Society, Hacking, Anonymity, Mystification, and Hysteria

Hello fellow readers,
This post is a refresh on correlated subjects I’ve discussed in the past.

I’m revisiting them considering the recent media coverage.
Social awakening is at the door.

Recommended, but not mandatory, before reading this article:

• A view on social changes in 2015
• Social Networking
• Evolution of security
• Obscurity of Communication
• What is programming

2015 was a year with phenomenal hacks and password leaks.
Let’s list some of those:

• We continue to have our minds blown by new data brought by whistle-blowers like Edward Snowden. Since 2013 the astonishing content reveals and confirms assumptions we had about worldwide surveillance.

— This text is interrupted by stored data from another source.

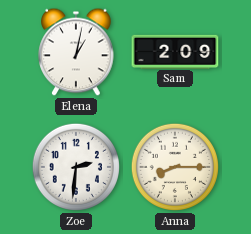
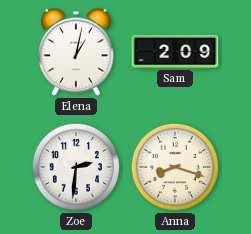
Anna: 8:15 -> 8:18
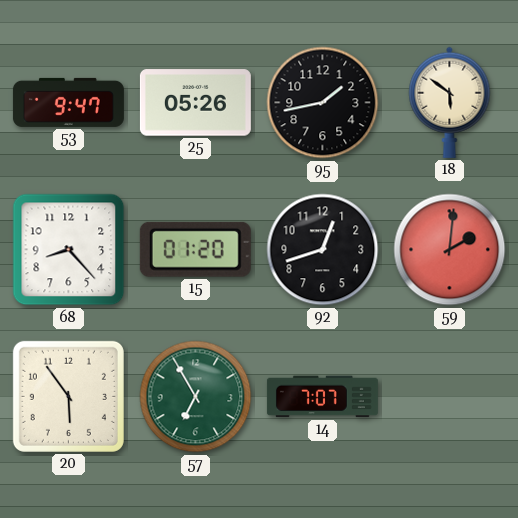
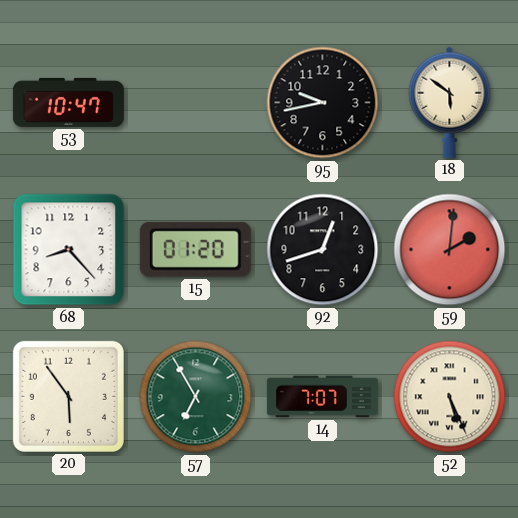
53: 9:47 -> 10:47
25: 05:26 -> none
95: 1:43 -> 9:43
52: none -> 5:26
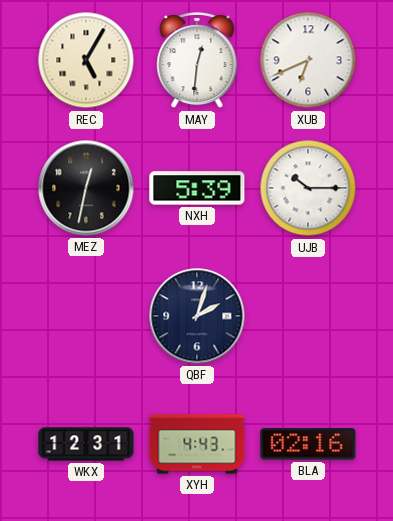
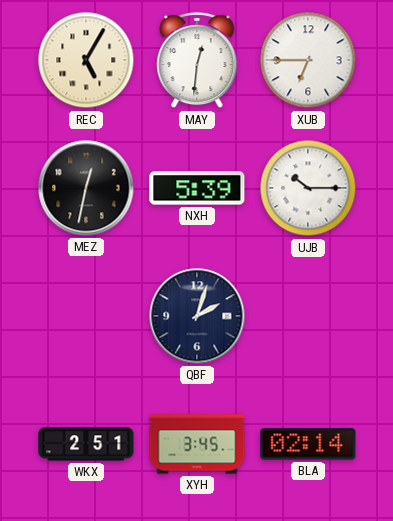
XUB: 6:41 -> 6:45
WKX: 12:31 -> 2:51
XYH: 4:43 -> 3:45
BLA: 02:16 -> 02:14
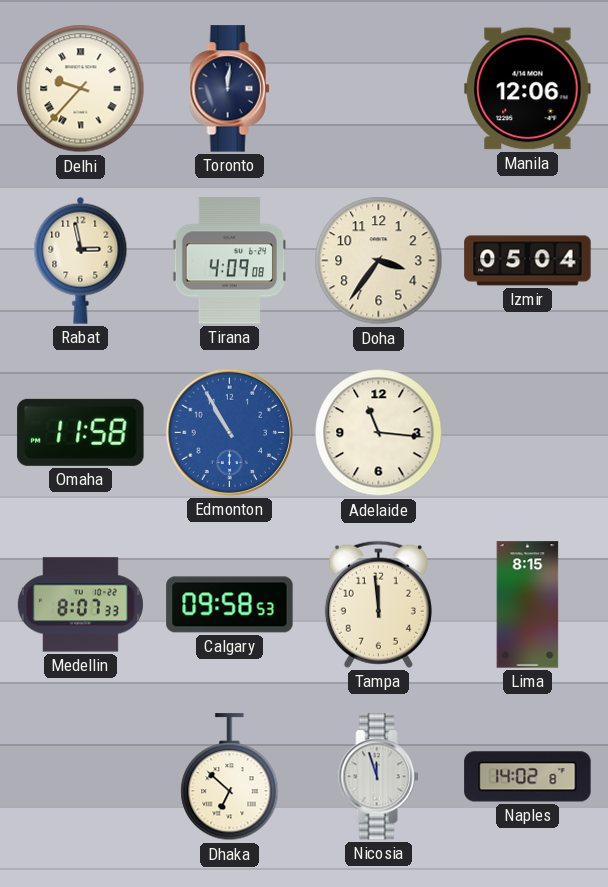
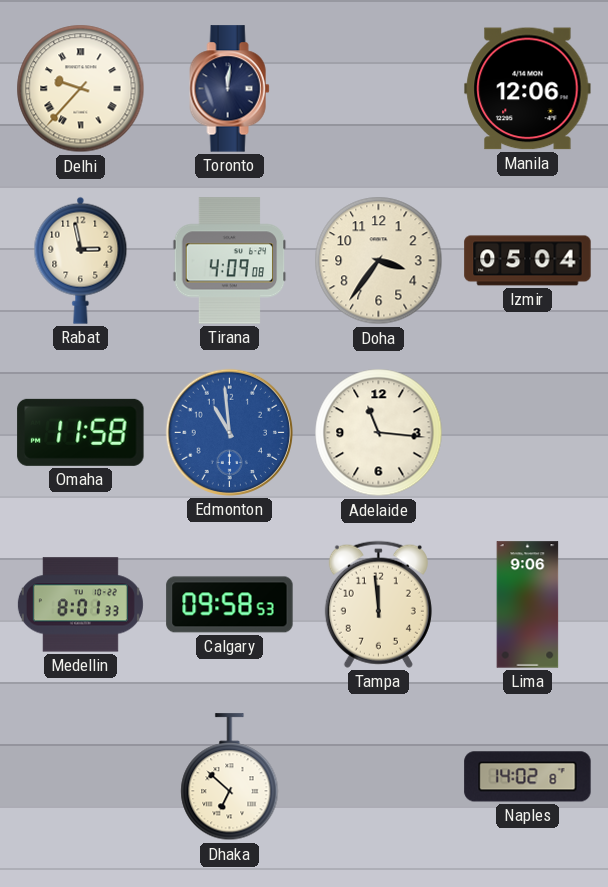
Edmonton: 10:55 -> 10:59
Medellin: 8:07 -> 8:01
Lima: 8:15 -> 9:06
Nicosia: 11:57 -> none
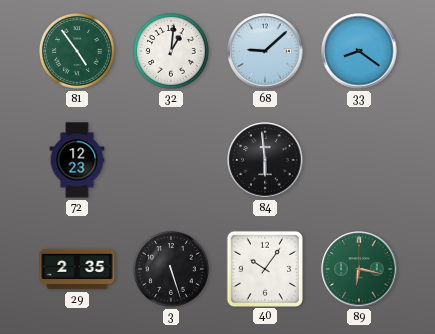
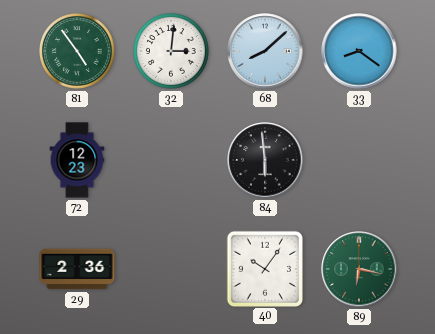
32: 1:01 -> 3:01
68: 9:08 -> 8:08
29: 2:35 -> 2:36
3: 5:27 -> none
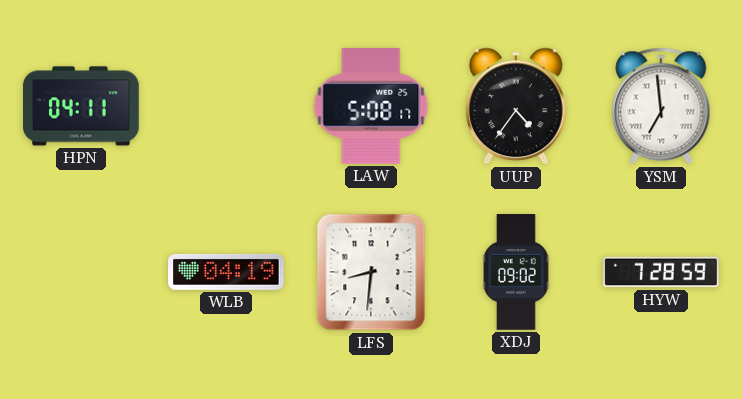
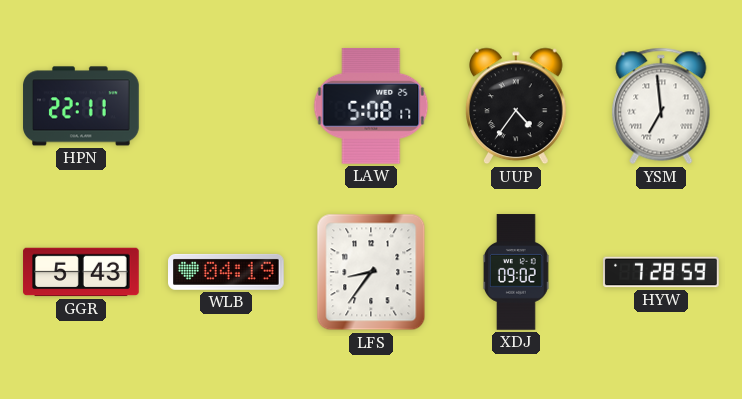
HPN: 04:11 -> 22:11
GGR: none -> 5:43
LFS: 8:31 -> 8:36
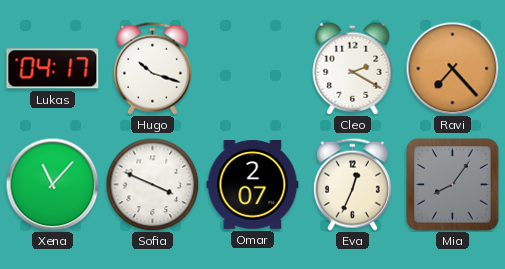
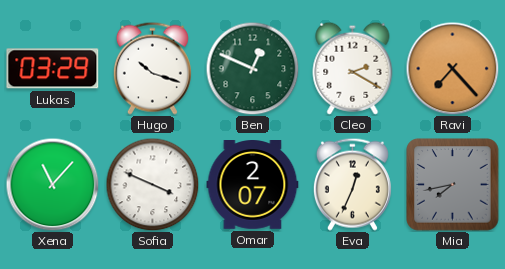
Lukas: 04:17 -> 03:29
Ben: none -> 12:49
Mia: 8:06 -> 7:43
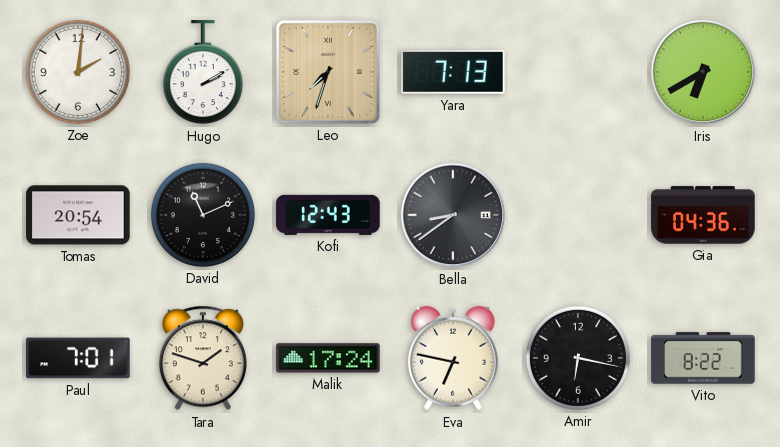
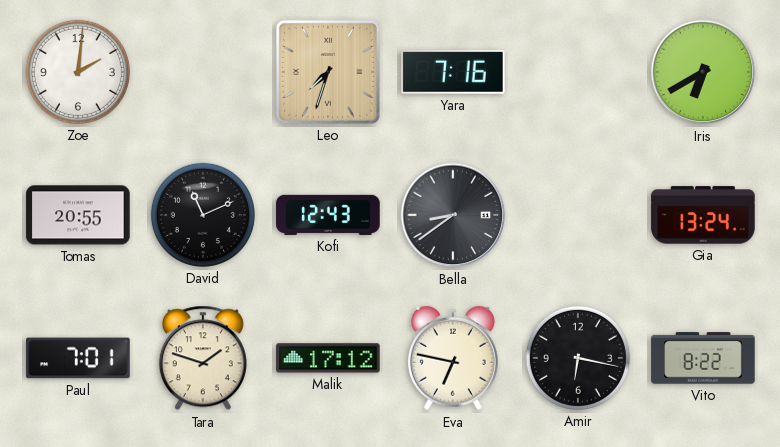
Hugo: 2:10 -> none
Yara: 7:13 -> 7:16
Tomas: 20:54 -> 20:55
Gia: 04:36 -> 13:24
Malik: 17:24 -> 17:12
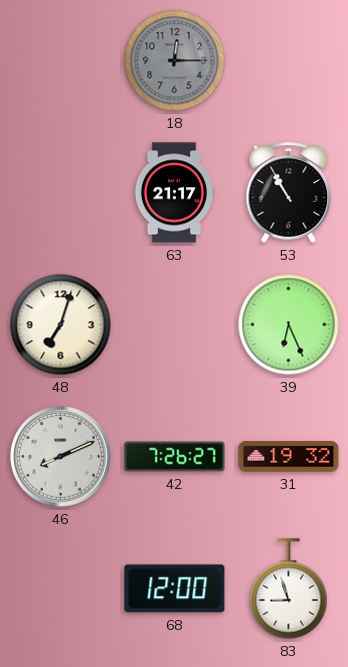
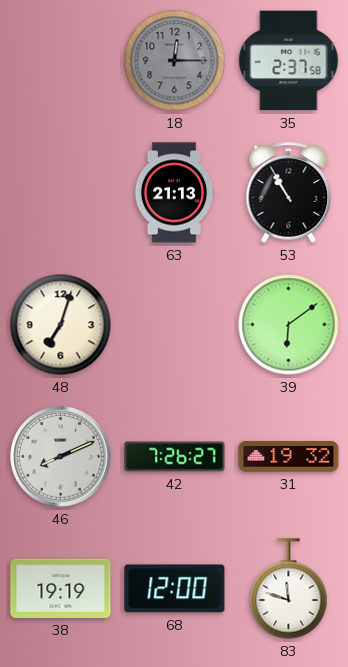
35: none -> 2:37
63: 21:17 -> 21:13
39: 6:26 -> 6:09
38: none -> 19:19
83: 8:57 -> 11:48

• The start of the San Berdardino case was in 2015. The US intelligence agency is requesting Apple to create a master key to open any iphone, so they can inspect the data on one of the shooter’s phone. If this happens, it will have significant repercussions.

• Female celebrities have been shamed publicly in a scandal named “The Fappening”. It consisted of cracked iCloud accounts that contained naked pictures later released to the public.

• The remains of 2014’s Heartbleed , shellshock , and other high risk 0days are still here. With high internet speed, hackers are scanning the entire internet for those vulnerabilities and building empires of minions.

• We suffered Ashley Madison, Slack, and many others database breaches. How is the information of people still stored with weak hashes or no encryption remains baffling.

• The largest DDoS attacks have been launched. A Distributed Denial of Service consists of “taking down” a website by initiating huge amount of connections from multiple machines all across the internet.

• Some attacks were directed at Github, Linode, and the last massive at BBC and presidential candidate Donald Trump.

On the bright side we’ve had advances in the computer field. Artificial intelligence having majors step forward.

• AlphaGo, powered by Google’s DeepMind, finally beats the Go world champion. Go being a game that was thought to be too complex to compute.

• We can now train recurrent neural networks in a small amount of time using our powerful graphic cards (GPUs). Google’s DeepDream is an example of its implementation.

• A computer program, Eugene Goostman, claim to have passed the turing test for the first time (even if it doesn’t seem like it’s really doing a great job.)

• The self-driving cars are ready to be released, Google’s self driving car too.

• Cryptocurencies are taken more seriously by brokers.

• Virtual Reality sets are there: Valve HTC Vive, Sony VR, Microsoft HoloLens, Oculus Rift.

• Drones, miniature computers (Rasberry pi for instance), and embedded devices are now cheap and common. It’s the beginning of the internet of things (IoT).

Socially many changes are happening, we’ll discuss them in a bit.

What is information?

Everything is information.
Information is everything.

You access, transfer, manipulate, and protect information.

Not only the information needs to be protected, all that revolves around it too. The so called “metadata”.

Metadata can be used to make assumptions about individuals.
For instance, the browser’s user-agent, the IP, the location, the default language, the internet provider, etc.. All those are metadata that can be read without accessing the information itself. Trackers, such as Google Ads, gather them to classify your interests. Combining all the metainfo together creates a unique identifier of your browser.

Information needs to be protected for multiple reasons. One of the idea that frightens people is information monopoly — being able to control an entire population, knowing their past and directing their future.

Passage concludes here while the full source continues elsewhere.